VGGNet is a method for object recognition, curated and honed by Oxford University's celebrated Visual Geometry Group (VGG). It gained recognition for its impressive performance on the ImageNet dataset, significantly surpassing other rival algorithms. The fame of VGGNet extends not just due to its efficacy, but also due to the developers' decision to publicly share the network's structure and weights online.
VGG-19 characterizes an iteration of this system that possesses a depth of 19 layers, making it a profound convolutional neural network. During the 2014 ILSVRC, VGGNet emerged victorious in image localization and runner up in the image classification task. Localization identifies the precise region of an image where a particular object is housed, whereas classification involves identifying and labeling the object within the image, such as "automobile" or "feline".
ImageNet, an extensive image database maintained by academic researchers, holds an annual image recognition contest. Contestants are required to devise a software solution, commonly a neural network, capable of accurately categorizing a set of test images. The database contains 1000 distinct categories. The contest's neural network develops a probability distribution for each image. It assigns a probability score to each of the categories, finally selecting the one with the maximum score.
The ImageNet competition grants each classification attempt five opportunities to predict the correct category, which is why the demo showcases the top five predictions of the network.
VGGNet utilizes an input dimension of 224x224 pixels RGB image. To maintain input consistency for ImageNet, a 224×224 patch from the middle of every image is cropped. All VGG hidden layers utilize ReLU to speed up training without using Local Response Normalization (LRN) that burdens memory and slows down training.
VGGNet incorporates three fully connected layers, with the initial two layers having 4096 channels and the final layer having 1000 channels corresponding to each class.
Comparison with AlexNet
In contrast, AlexNet comprises eight layers, including five convolutional layers, three fully connected layers, and LRN layers post the first, second, and fifth convolutional layers. AlexNet also includes 96 11x11 filters.

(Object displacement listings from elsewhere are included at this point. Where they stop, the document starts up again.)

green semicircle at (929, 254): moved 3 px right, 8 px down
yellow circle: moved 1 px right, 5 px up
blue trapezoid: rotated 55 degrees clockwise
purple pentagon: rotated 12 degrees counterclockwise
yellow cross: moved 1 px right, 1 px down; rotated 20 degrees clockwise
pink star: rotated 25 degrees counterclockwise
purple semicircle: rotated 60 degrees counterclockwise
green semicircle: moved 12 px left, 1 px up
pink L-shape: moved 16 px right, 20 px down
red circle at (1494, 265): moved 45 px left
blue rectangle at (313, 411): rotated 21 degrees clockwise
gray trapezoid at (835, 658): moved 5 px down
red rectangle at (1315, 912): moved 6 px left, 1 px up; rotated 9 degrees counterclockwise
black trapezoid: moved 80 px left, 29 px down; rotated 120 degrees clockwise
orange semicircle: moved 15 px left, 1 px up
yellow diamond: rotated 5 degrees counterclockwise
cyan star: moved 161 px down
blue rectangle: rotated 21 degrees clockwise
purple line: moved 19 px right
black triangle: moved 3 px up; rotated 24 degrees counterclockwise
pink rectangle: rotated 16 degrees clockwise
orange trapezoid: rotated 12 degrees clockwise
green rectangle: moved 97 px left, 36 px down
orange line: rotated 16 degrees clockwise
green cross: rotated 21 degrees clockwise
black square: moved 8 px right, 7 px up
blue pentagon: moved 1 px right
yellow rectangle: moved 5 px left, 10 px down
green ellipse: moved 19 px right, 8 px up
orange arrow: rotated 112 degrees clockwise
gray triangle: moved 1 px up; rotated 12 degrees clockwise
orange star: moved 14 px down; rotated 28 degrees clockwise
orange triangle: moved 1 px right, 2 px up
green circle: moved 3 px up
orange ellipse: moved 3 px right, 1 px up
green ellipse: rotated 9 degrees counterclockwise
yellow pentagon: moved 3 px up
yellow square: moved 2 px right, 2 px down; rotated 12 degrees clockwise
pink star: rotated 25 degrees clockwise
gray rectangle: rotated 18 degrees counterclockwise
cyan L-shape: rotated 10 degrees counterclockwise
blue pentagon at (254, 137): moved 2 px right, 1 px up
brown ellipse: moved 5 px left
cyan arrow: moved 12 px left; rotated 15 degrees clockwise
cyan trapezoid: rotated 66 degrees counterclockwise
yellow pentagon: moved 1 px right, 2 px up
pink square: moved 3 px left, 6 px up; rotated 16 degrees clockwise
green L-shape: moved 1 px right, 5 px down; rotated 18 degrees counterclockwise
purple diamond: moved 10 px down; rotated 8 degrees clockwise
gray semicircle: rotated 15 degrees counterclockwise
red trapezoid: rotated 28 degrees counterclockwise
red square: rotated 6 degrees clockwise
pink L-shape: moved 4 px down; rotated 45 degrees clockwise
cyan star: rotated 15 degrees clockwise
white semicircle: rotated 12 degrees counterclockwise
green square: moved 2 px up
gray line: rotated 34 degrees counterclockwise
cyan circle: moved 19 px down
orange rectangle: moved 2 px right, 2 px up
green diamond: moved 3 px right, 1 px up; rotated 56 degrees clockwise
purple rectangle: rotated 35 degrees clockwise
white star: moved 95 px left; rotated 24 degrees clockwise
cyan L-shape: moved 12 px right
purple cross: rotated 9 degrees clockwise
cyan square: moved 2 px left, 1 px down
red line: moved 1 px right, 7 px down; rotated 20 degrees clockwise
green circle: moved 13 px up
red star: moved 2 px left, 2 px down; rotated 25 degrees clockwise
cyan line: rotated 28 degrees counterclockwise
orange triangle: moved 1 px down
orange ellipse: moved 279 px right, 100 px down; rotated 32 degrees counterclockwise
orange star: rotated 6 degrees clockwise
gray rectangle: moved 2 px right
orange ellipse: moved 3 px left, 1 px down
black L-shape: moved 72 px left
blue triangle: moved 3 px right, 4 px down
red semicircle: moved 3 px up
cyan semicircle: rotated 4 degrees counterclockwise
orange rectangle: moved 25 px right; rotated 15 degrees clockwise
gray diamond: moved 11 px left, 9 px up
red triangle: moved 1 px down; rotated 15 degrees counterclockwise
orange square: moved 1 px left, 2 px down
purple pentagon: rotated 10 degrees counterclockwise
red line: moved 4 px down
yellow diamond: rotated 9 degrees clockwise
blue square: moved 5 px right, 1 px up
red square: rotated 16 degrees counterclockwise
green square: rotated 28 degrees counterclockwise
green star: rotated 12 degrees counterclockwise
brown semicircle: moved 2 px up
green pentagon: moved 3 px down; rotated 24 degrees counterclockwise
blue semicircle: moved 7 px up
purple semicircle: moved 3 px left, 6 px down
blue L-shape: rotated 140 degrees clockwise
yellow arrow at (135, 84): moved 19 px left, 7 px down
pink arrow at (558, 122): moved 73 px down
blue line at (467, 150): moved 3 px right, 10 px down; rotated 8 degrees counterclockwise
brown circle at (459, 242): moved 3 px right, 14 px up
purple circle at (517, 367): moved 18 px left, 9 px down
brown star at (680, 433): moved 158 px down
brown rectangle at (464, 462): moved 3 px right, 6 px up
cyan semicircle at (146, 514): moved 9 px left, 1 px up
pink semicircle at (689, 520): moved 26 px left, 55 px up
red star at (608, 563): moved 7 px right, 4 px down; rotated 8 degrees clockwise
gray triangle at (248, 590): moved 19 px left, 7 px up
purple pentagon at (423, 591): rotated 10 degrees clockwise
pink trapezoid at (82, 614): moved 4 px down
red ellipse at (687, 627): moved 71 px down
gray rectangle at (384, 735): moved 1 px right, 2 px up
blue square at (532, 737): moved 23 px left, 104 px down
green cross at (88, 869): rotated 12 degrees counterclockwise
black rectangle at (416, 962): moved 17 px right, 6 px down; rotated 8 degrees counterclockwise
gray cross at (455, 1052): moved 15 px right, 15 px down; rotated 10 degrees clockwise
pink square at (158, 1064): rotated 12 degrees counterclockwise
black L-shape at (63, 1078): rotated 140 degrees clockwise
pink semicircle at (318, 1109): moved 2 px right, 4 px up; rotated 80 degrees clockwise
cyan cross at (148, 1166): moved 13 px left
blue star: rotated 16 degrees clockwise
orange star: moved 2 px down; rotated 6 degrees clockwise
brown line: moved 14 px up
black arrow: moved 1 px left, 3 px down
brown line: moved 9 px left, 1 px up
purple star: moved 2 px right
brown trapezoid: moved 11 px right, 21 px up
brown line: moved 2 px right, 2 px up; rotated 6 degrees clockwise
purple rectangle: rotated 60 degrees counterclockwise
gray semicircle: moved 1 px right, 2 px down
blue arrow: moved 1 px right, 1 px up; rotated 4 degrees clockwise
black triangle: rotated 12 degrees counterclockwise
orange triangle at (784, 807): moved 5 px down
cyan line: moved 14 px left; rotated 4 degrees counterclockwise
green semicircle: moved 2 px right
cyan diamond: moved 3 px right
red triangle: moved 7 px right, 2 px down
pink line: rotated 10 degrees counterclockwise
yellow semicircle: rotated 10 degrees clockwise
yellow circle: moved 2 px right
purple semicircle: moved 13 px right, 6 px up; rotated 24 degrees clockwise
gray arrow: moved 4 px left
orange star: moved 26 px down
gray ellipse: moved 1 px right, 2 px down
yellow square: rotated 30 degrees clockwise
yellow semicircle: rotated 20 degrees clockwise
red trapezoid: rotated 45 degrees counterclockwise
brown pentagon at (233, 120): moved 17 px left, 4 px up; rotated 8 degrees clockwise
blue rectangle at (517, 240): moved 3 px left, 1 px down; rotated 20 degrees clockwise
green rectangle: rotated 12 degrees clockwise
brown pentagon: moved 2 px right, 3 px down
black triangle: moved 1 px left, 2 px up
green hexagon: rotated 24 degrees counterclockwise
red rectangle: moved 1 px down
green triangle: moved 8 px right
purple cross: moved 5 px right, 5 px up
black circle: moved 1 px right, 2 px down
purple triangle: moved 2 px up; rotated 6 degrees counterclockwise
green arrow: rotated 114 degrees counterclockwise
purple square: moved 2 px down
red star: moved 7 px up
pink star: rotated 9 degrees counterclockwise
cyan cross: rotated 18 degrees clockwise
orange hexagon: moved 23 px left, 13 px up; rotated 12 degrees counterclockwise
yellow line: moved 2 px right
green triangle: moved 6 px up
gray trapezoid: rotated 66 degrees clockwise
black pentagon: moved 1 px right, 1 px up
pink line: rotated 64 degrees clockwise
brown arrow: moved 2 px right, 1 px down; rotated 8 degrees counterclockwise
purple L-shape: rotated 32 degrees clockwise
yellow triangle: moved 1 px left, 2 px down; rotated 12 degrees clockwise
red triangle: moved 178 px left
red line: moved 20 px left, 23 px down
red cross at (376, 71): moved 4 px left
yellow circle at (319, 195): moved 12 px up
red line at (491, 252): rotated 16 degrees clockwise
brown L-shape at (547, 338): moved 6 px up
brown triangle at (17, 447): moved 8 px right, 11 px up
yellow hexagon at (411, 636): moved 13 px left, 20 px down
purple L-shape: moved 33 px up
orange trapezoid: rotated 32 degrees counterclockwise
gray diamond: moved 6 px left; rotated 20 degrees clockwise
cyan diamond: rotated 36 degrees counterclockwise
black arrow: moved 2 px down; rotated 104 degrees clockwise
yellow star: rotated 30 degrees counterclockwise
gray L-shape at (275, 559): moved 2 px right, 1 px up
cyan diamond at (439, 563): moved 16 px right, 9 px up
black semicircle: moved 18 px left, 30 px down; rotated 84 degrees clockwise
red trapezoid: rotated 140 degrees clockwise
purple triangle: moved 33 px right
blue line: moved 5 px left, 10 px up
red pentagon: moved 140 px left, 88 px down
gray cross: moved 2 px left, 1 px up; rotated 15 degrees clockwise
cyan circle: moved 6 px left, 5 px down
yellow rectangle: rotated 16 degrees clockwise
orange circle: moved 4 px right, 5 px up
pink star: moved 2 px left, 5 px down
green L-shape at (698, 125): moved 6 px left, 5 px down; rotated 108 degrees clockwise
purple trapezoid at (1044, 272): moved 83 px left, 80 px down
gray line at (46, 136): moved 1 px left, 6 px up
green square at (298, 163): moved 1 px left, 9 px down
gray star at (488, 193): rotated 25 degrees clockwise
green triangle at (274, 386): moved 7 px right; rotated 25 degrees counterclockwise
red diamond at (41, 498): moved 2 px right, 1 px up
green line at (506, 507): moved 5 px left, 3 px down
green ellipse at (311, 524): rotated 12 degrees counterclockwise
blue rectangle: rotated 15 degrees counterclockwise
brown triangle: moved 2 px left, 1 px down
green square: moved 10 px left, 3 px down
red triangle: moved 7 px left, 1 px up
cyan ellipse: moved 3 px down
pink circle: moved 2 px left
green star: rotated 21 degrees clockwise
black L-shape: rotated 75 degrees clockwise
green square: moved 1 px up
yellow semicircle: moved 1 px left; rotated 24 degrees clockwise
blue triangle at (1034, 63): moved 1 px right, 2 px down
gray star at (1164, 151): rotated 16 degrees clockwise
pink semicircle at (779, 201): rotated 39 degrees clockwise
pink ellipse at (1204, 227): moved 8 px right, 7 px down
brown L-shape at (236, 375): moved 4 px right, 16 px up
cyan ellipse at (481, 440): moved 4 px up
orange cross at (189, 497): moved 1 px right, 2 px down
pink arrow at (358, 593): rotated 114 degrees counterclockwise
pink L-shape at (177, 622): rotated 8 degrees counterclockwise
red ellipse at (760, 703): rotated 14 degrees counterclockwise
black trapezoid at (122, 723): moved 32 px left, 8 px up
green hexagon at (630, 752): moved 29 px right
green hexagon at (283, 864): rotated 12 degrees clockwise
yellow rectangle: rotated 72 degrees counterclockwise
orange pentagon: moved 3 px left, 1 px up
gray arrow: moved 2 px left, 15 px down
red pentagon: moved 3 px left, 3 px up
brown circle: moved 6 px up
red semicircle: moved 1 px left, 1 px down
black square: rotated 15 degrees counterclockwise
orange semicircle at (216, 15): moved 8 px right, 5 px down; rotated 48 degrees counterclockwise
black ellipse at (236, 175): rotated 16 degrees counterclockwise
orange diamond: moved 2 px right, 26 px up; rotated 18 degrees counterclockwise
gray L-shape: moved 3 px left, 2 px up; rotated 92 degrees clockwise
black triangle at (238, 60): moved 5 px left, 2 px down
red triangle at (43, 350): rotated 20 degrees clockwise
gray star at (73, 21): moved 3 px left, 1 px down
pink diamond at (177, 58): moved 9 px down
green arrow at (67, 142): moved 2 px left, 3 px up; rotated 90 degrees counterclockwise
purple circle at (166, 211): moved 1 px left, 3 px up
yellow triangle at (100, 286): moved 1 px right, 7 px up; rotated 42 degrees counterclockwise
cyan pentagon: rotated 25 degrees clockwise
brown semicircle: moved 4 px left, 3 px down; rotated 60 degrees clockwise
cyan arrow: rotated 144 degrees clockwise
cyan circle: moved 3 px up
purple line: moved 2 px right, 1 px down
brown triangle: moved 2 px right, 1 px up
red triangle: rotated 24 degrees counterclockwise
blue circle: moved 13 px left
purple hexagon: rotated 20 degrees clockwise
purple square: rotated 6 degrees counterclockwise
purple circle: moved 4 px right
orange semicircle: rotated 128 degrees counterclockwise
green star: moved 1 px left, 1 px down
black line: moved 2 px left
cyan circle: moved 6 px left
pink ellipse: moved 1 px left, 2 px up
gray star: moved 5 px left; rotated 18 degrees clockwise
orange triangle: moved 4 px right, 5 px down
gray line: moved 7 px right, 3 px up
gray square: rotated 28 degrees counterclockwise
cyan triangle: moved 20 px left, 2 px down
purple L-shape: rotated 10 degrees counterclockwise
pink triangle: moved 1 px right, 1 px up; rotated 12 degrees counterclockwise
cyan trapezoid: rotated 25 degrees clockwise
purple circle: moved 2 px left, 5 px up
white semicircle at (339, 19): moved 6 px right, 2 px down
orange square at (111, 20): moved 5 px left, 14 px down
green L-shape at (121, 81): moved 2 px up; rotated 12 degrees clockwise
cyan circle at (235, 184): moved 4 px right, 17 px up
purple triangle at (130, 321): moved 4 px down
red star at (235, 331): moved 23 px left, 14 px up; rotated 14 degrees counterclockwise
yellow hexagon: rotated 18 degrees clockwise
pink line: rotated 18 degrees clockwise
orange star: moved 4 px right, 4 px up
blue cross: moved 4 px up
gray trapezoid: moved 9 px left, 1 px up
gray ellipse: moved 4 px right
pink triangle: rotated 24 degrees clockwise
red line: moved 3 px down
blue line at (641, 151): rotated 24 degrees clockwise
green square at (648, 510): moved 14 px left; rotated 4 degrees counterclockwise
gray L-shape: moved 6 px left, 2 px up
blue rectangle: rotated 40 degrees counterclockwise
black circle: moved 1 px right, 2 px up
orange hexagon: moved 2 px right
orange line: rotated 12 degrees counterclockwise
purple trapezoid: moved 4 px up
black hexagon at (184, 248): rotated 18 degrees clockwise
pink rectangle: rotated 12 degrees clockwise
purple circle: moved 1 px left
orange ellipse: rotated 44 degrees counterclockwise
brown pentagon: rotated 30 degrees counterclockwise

VGG-16, with its 16 layers including 13 convolutional layers and fully connected layers, exhibits higher complexity as compared to AlexNet. The stride and padding for both structures' convolutional layers are set to 1 pixel.
VGGNet's Design Approach
VGGNet employs small receptive fields such as 3x3 with a stride of 1, ensuring higher discrimination in the decision function and lesser parameters as compared to AlexNet. Simultaneously, it uses 1x1 convolutional layers to increase non-linearity in the decision function. Even with the reduction in the size of convolution filters, VGGNet manages to accommodate a significant number of weight layers, thereby enhancing its performance.
VGGNet's Simplicity and Functionality
VGG architecture under vis-a-vis proven deep learning models like AlexNet is characterized by its use of smaller 3x3 filters. The architecture emphasizes simplicity and comprehensive functionality, using just pooling layers and a fully connected layer for additional components. To this day, VGGNet remains a widely used image-recognition model.